Einige Menschen sind seit ihrer Geburt blind, andere Leute ereilte dieses Schicksal infolge einer Krankheit oder durch einen Unfall. Alle Patienten haben eins gemeinsam, durch das fehlende Augenlicht steht ein wichtiges Sinnesorgan nicht mehr zur Verfügung. Ein großer Teil der Umwelt wird über das Auge aufgenommen und die sehende Bevölkerung kann sich gar nicht vorstellen, wie das Leben in völliger Dunkelheit ist. Trotzdem gibt es Möglichkeiten das Leben lebenswerter zu gestalten. Ein Teil davon sind Blindenhunde. Diese Tiere sind die Augen des Blinden. Übrigens sollte ein Blindenhund niemals bei der Arbeit gestreichelt werden, denn das Tier muss hoch konzentriert sein. Für diese Tiere gibt es auch gesetzliche Ausnahmeregeln.
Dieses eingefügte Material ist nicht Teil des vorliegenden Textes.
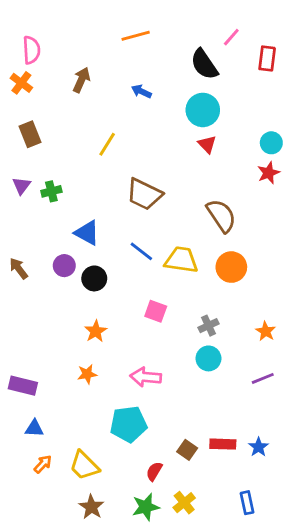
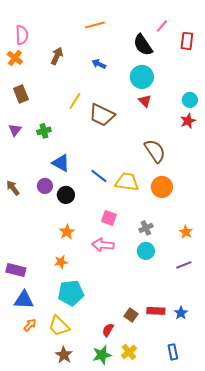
green cross: (51, 191) -> (44, 131), moved
brown trapezoid: (144, 194) -> (102, 115), moved
pink arrow: (146, 377) -> (103, 245), moved
cyan pentagon: (129, 424) -> (71, 293), moved
blue triangle: (34, 428) -> (24, 300), size x1.5

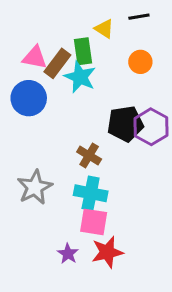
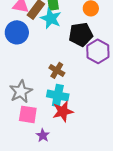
black pentagon: (125, 124) -> (81, 34), moved
pink square: (94, 222) -> (28, 114), moved
red star: (107, 252) -> (63, 111), moved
So müssen Blindenhunde in öffentlichen Verkehrsmitteln keinen Maulkorb tagen und sie dürfen in Geschäfte oder Gaststätten mitgenommen, wo es für normale Hunde nicht erlaubt ist. Die Ausbildung dieser vierbeinigen Helfer erstreckt sich über mehrere Monate. Es ist auch nicht jeder Hund für diesen Job geeignet. Ein blinder Bürger muss sich zu 100% auf seinen vierbeinigen Freund verlassen können.